L’épigénétique est la branche de la biologie qui étudie les interactions causales entre les gènes et leurs produits qui donnent naissance au phénotype. Gardons à l’esprit que ce qui est observé n’est pas le génotype de chaque être humain. Mais le phénotype qui est le résultat de l’équation entre le génotype et le contexte.
Aujourd’hui, il n’existe toujours pas de consensus universel sur la mesure dans laquelle nous sommes préprogrammés ou modélisées par l’environnement. Le domaine de l’épigénétique est apparu comme un pont entre les influences génétiques et environnementales. La définition la plus courante du terme épigénétique est l’étude des changements héréditaires de la fonction des gènes qui se produisent sans modification de la séquence de l’ADN.
Gardez à l’esprit que le stress laisse des séquelles dans le système immunitaire. Il est l’effet clé de toutes les maladies, du rhume au cancer. Pourquoi une personne dans la même situation tombe-t-elle malade ou présente-t-elle des symptômes, alors qu’une autre reste en bonne santé ?
C’est la différence de chaque ADN. Le stress active des gènes silencieux. Qui autrement que dans des situations chaotiques ne seraient pas activés. C’est le cas des jumeaux dont l’inscription génétique comporte un gène du cancer. L’un meurt d’un cancer terminal à l’âge de 30 ans et l’autre de vieillesse à 90 ans. Qu’est-ce qui les distingue ?
Le mode de vie. Les émotions négatives. Les facteurs environnementaux. Les habitudes. Le tabagisme. L’alimentation. Le stress. Les situations de tension émotionnelle élevée. Tout autant d’éléments pouvant avoir leur traduction dans l’impact sur les gènes. La traduction du cortisol à stress élevé en méthylation ou acétylation des histones qui activent les gènes est encore inconnue.

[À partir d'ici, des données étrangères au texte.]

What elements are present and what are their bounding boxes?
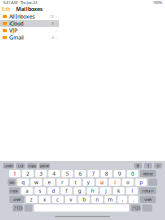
button[interactable]: ,: [118, 196, 127, 203]
staticText: All Inboxes: [9, 13, 35, 20]
button[interactable]: U: [154, 163, 162, 169]
button[interactable]: y: [83, 179, 94, 186]
staticText: 3: [40, 170, 42, 177]
button[interactable]: q: [17, 179, 29, 186]
staticText: e: [48, 179, 51, 186]
button[interactable]: f: [61, 187, 72, 194]
staticText: f: [65, 187, 67, 194]
button[interactable]: z: [26, 196, 37, 203]
button[interactable]: shift: [9, 196, 24, 203]
button[interactable]: e: [44, 179, 55, 186]
button[interactable]: w: [30, 179, 42, 186]
button[interactable]: s: [34, 187, 46, 194]
button[interactable]: [34, 204, 129, 212]
staticText: n: [96, 196, 99, 203]
button[interactable]: tab: [8, 179, 16, 186]
button[interactable]: j: [100, 187, 111, 194]
staticText: caps: [10, 188, 18, 193]
staticText: 100%: [153, 0, 162, 5]
button[interactable]: u: [96, 179, 107, 186]
button[interactable]: copy: [27, 163, 37, 169]
button[interactable]: c: [52, 196, 64, 203]
button[interactable]: 6: [74, 170, 86, 177]
button[interactable]: d: [48, 187, 59, 194]
button[interactable]: b: [78, 196, 90, 203]
staticText: 4: [52, 35, 54, 40]
staticText: .?123: [131, 205, 140, 211]
staticText: x: [43, 196, 46, 203]
button[interactable]: caps: [9, 187, 20, 194]
button[interactable]: 0: [127, 170, 138, 177]
button[interactable]: p: [135, 179, 147, 186]
staticText: y: [87, 179, 90, 186]
button[interactable]: cut: [16, 163, 25, 169]
button[interactable]: k: [113, 187, 124, 194]
staticText: a: [26, 187, 29, 194]
button[interactable]: 1: [9, 170, 20, 177]
button[interactable]: .: [129, 196, 138, 203]
button[interactable]: shift: [140, 196, 156, 203]
button[interactable]: paste: [39, 163, 50, 169]
button[interactable]: 5: [61, 170, 73, 177]
button[interactable]: iCloud: [0, 20, 59, 27]
staticText: j: [105, 187, 106, 194]
staticText: tab: [9, 180, 14, 185]
staticText: t: [74, 179, 76, 186]
staticText: 8: [52, 21, 54, 26]
staticText: 0: [131, 170, 134, 177]
staticText: 4: [52, 170, 56, 177]
button[interactable]: .?123: [131, 204, 141, 212]
staticText: Gmail: [9, 34, 23, 41]
staticText: paste: [40, 163, 49, 168]
staticText: 6: [79, 170, 82, 177]
button[interactable]: r: [57, 179, 68, 186]
button[interactable]: 4: [48, 170, 60, 177]
button[interactable]: 8: [101, 170, 112, 177]
staticText: 1: [13, 170, 16, 177]
staticText: z: [30, 196, 33, 203]
button[interactable]: m: [104, 196, 116, 203]
button[interactable]: g: [74, 187, 85, 194]
button[interactable]: v: [65, 196, 77, 203]
button[interactable]: [24, 204, 32, 212]
button[interactable]: delete: [140, 170, 156, 177]
button[interactable]: 7: [88, 170, 99, 177]
button[interactable]: Edit: [0, 5, 12, 13]
staticText: k: [117, 187, 120, 194]
staticText: shift: [13, 197, 20, 202]
staticText: B: [136, 163, 140, 168]
button[interactable]: Gmail: [0, 34, 59, 41]
button[interactable]: a: [21, 187, 33, 194]
button[interactable]: return: [139, 187, 156, 194]
button[interactable]: n: [91, 196, 103, 203]
button[interactable]: l: [126, 187, 138, 194]
staticText: r: [61, 179, 63, 186]
button[interactable]: o: [122, 179, 134, 186]
staticText: i: [114, 179, 115, 186]
staticText: U: [156, 163, 160, 168]
staticText: u: [100, 179, 103, 186]
staticText: s: [39, 187, 42, 194]
button[interactable]: 2: [22, 170, 34, 177]
staticText: b: [82, 196, 86, 203]
button[interactable]: undo: [3, 163, 14, 169]
button[interactable]: h: [87, 187, 98, 194]
button[interactable]: t: [70, 179, 81, 186]
staticText: d: [52, 187, 55, 194]
button[interactable]: [148, 179, 157, 186]
button[interactable]: 9: [114, 170, 125, 177]
staticText: 9: [118, 170, 121, 177]
staticText: 9:41 AM Thu Jan 23: [3, 0, 37, 5]
button[interactable]: VIP: [0, 27, 59, 34]
button[interactable]: [142, 204, 152, 212]
staticText: 8: [105, 170, 108, 177]
staticText: 7: [92, 170, 95, 177]
button[interactable]: i: [109, 179, 120, 186]
button[interactable]: All Inboxes: [0, 13, 59, 20]
button[interactable]: .?123: [13, 204, 23, 212]
button[interactable]: x: [39, 196, 50, 203]
button[interactable]: 3: [35, 170, 47, 177]
button[interactable]: B: [134, 163, 142, 169]
button[interactable]: I: [144, 163, 152, 169]
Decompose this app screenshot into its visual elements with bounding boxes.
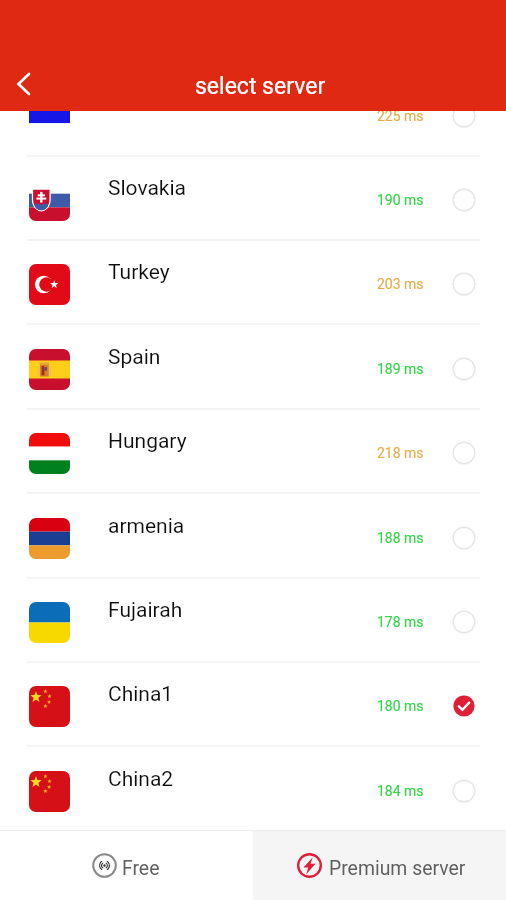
staticText: 218 ms xyxy=(377,445,424,461)
button[interactable]: Hungary xyxy=(0,409,506,493)
button[interactable]: Spain xyxy=(0,325,506,409)
staticText: Hungary xyxy=(108,429,187,454)
staticText: select server xyxy=(195,73,326,100)
staticText: Fujairah xyxy=(108,598,183,623)
button[interactable]: Russia xyxy=(0,72,506,156)
button[interactable]: Free xyxy=(0,831,253,900)
staticText: 184 ms xyxy=(377,783,424,799)
button[interactable]: Slovakia xyxy=(0,156,506,240)
staticText: Russia xyxy=(108,92,171,117)
staticText: China1 xyxy=(108,682,174,707)
staticText: armenia xyxy=(108,514,185,539)
button[interactable]: China1 xyxy=(0,662,506,746)
button[interactable]: Back xyxy=(0,55,56,111)
button[interactable]: Fujairah xyxy=(0,578,506,662)
staticText: Free xyxy=(122,857,160,880)
button[interactable]: China2 xyxy=(0,747,506,831)
staticText: 188 ms xyxy=(377,530,424,546)
button[interactable]: Turkey xyxy=(0,240,506,324)
staticText: 189 ms xyxy=(377,361,424,377)
staticText: 225 ms xyxy=(377,108,424,124)
staticText: 203 ms xyxy=(377,276,424,292)
staticText: Slovakia xyxy=(108,176,187,201)
staticText: Spain xyxy=(108,345,161,370)
button[interactable]: armenia xyxy=(0,494,506,578)
staticText: 190 ms xyxy=(377,192,424,208)
staticText: China2 xyxy=(108,767,174,792)
staticText: Premium server xyxy=(329,857,466,880)
button[interactable]: Premium server xyxy=(253,831,506,900)
staticText: 180 ms xyxy=(377,698,424,714)
staticText: Turkey xyxy=(108,260,170,285)
staticText: 178 ms xyxy=(377,614,424,630)
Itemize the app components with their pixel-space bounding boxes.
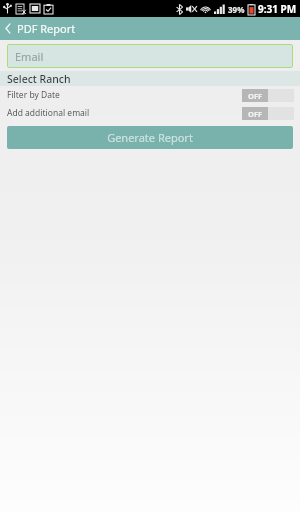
- button[interactable]: Email: [7, 44, 293, 68]
- staticText: Filter by Date: [7, 89, 60, 101]
- staticText: Select Ranch: [7, 72, 71, 86]
- button[interactable]: Toggle off: [242, 107, 294, 120]
- staticText: Generate Report: [107, 130, 193, 145]
- staticText: 9:31 PM: [258, 2, 297, 16]
- staticText: 39%: [228, 4, 245, 15]
- button[interactable]: Toggle off: [242, 89, 294, 102]
- staticText: OFF: [248, 109, 263, 119]
- button[interactable]: Generate Report: [7, 126, 293, 149]
- staticText: Email: [15, 49, 44, 64]
- staticText: PDF Report: [17, 21, 76, 36]
- button[interactable]: Filter by Date: [0, 86, 300, 104]
- staticText: OFF: [248, 91, 263, 101]
- button[interactable]: Select Ranch: [0, 71, 300, 86]
- button[interactable]: Back: [0, 21, 82, 36]
- staticText: Add additional email: [7, 107, 90, 119]
- button[interactable]: Add additional email: [0, 104, 300, 122]
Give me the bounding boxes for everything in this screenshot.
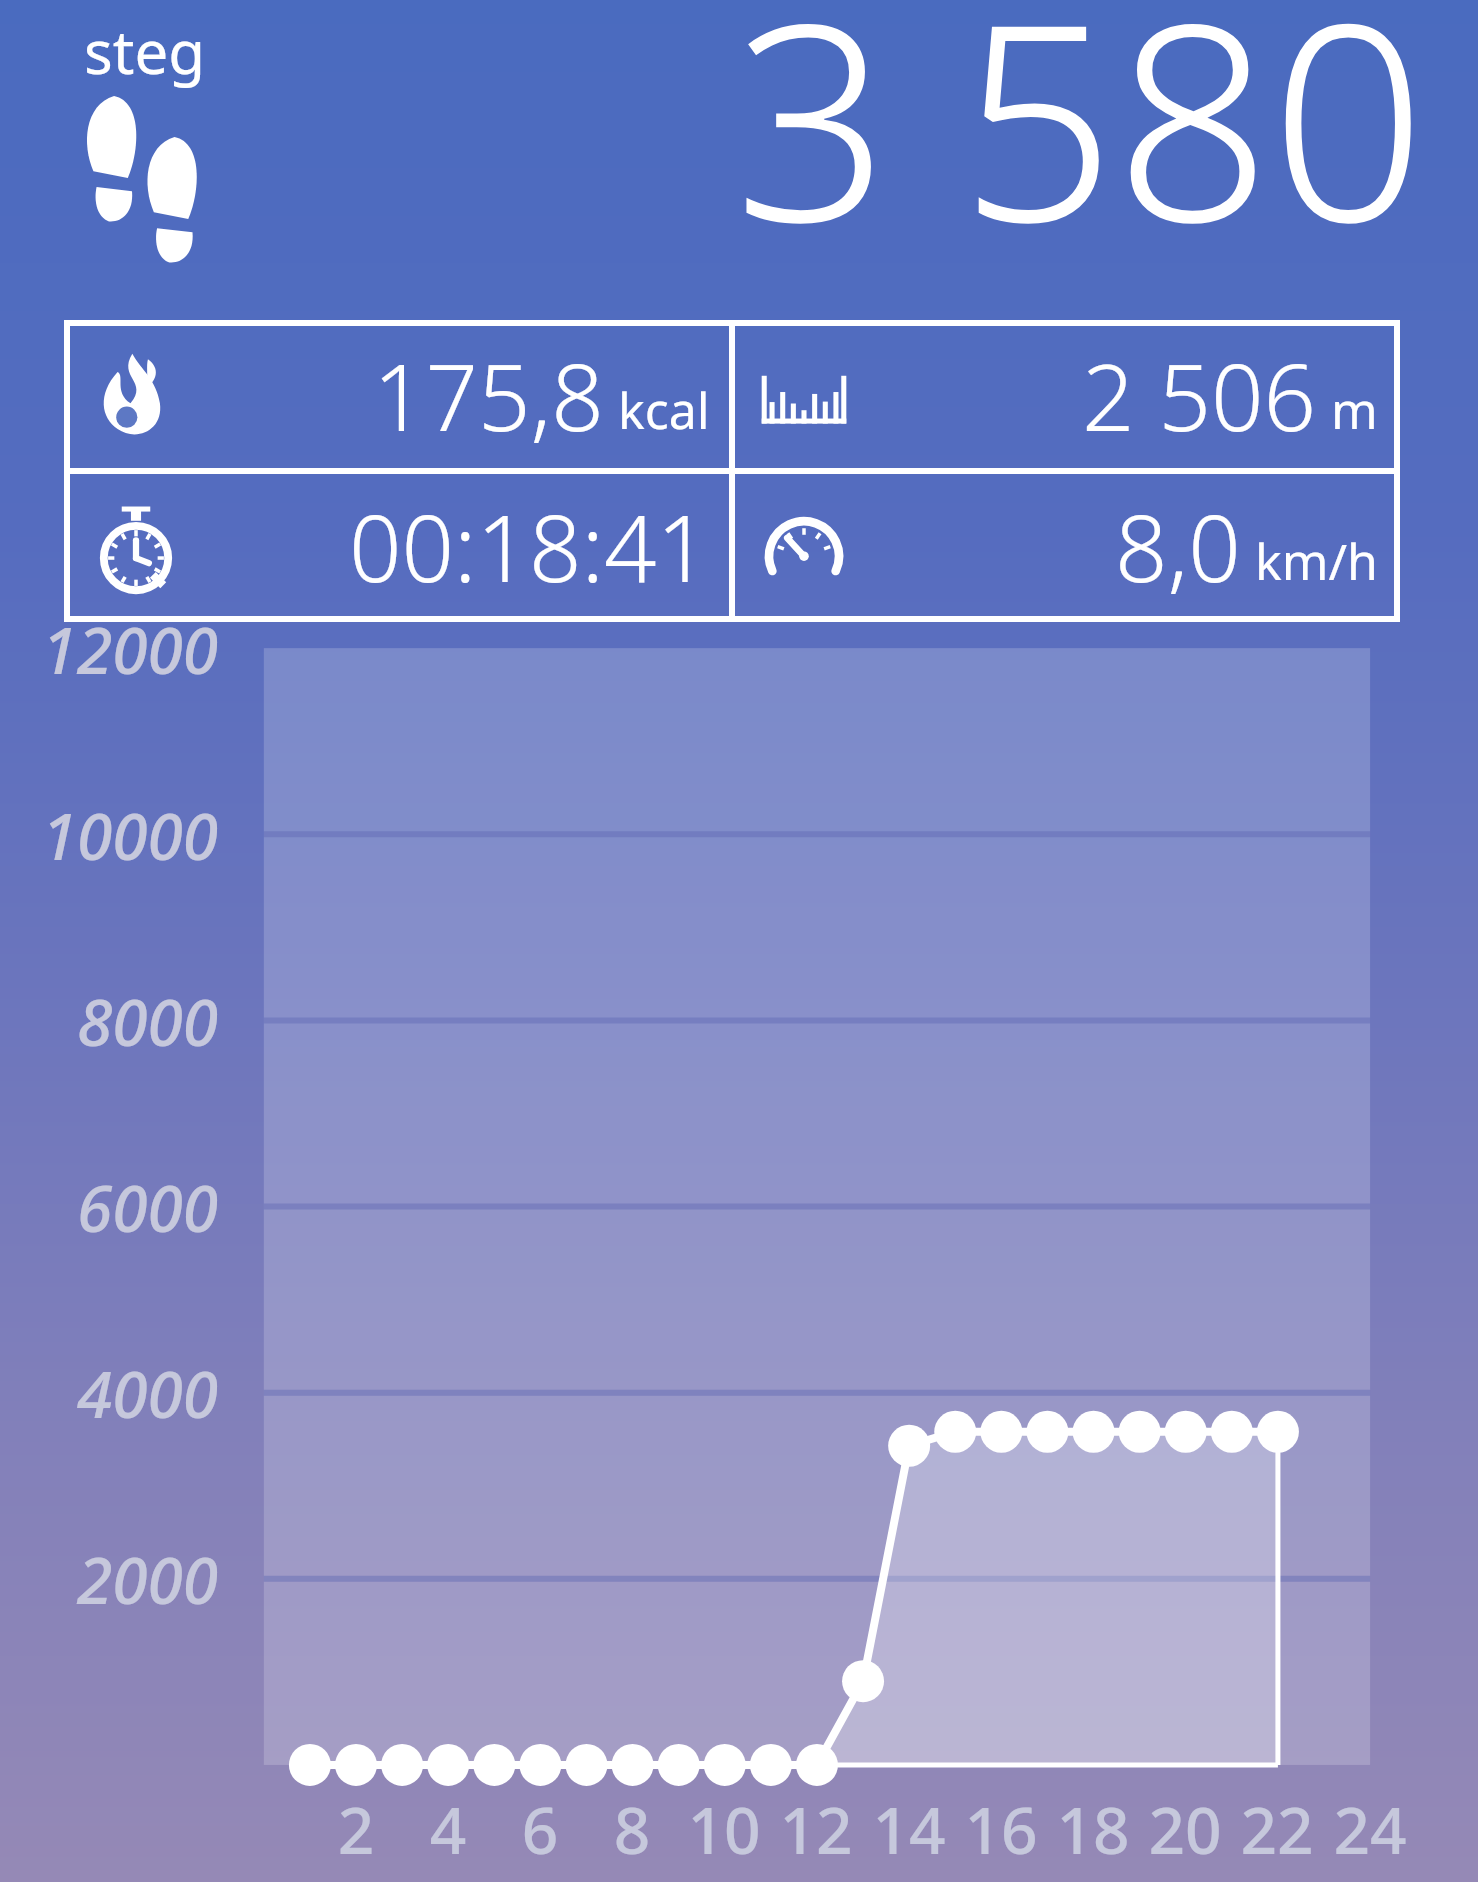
staticText: 10000: [0, 792, 218, 879]
button[interactable]: Average speed: [732, 471, 1400, 622]
staticText: 8000: [0, 978, 218, 1065]
staticText: 2 506: [1082, 333, 1317, 458]
staticText: 22: [1227, 1786, 1327, 1873]
staticText: 00:18:41: [349, 484, 710, 609]
staticText: 175,8: [373, 333, 604, 458]
staticText: 6000: [0, 1164, 218, 1251]
staticText: m: [1331, 376, 1378, 444]
button[interactable]: Calories burned: [64, 320, 732, 471]
staticText: 8: [582, 1786, 682, 1873]
button[interactable]: Steps today: [84, 10, 210, 248]
staticText: 2: [306, 1786, 406, 1873]
staticText: 4000: [0, 1350, 218, 1437]
button[interactable]: Distance: [732, 320, 1400, 471]
staticText: 18: [1043, 1786, 1143, 1873]
staticText: 12: [766, 1786, 866, 1873]
staticText: 3 580: [734, 0, 1426, 300]
staticText: 8,0: [1115, 484, 1241, 609]
staticText: 16: [951, 1786, 1051, 1873]
staticText: kcal: [618, 376, 710, 444]
staticText: 12000: [0, 606, 218, 693]
staticText: 24: [1320, 1786, 1420, 1873]
staticText: km/h: [1255, 527, 1378, 595]
staticText: 14: [859, 1786, 959, 1873]
staticText: 10: [674, 1786, 774, 1873]
button[interactable]: Duration: [64, 471, 732, 622]
staticText: steg: [84, 10, 206, 92]
staticText: 20: [1135, 1786, 1235, 1873]
staticText: 4: [398, 1786, 498, 1873]
staticText: 2000: [0, 1536, 218, 1623]
staticText: 6: [490, 1786, 590, 1873]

La neuroplasticité pourrait vous dire qu’il s’agit d’un facteur anti-stress. En effet, la possibilité d’avoir plus de souplesse dans les points de vue, d’empathie et d’accélérer la construction de solutions rend la vie plus facile. Et donc plus calme. Raisons pour lesquelles il est possible de rompre avec les circuits d’activation épigénétique et d’améliorer la qualité de vie.
Comme nous le voyons, il est possible de gagner en neuroplasticité en exerçant de nouvelles voies cognitives. Et des voies alternatives. Mais aussi en travaillant en thérapie. Sans aucun doute, parler avec Marcelo Ceberio est une grande opportunité de continuer d’apprendre.